··· WORKING DATA
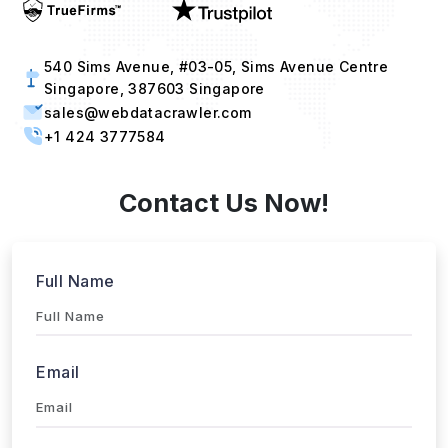
540 Sims Avenue, #03-05, Sims Avenue Centre
Singapore, 387603 Singapore
sales@webdatacrawler.com
+1 424 3777584
Contact Us Now!
Full Name
Email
······
• WORK ITEM
Go through the material above and print all of it exactly, except the pictures.

• RESPONSE TO THIS TASK
540 Sims Avenue, #03-05, Sims Avenue Centre
Singapore, 387603 Singapore
sales@webdatacrawler.com
+1 424 3777584
Contact Us Now!
Full Name
Email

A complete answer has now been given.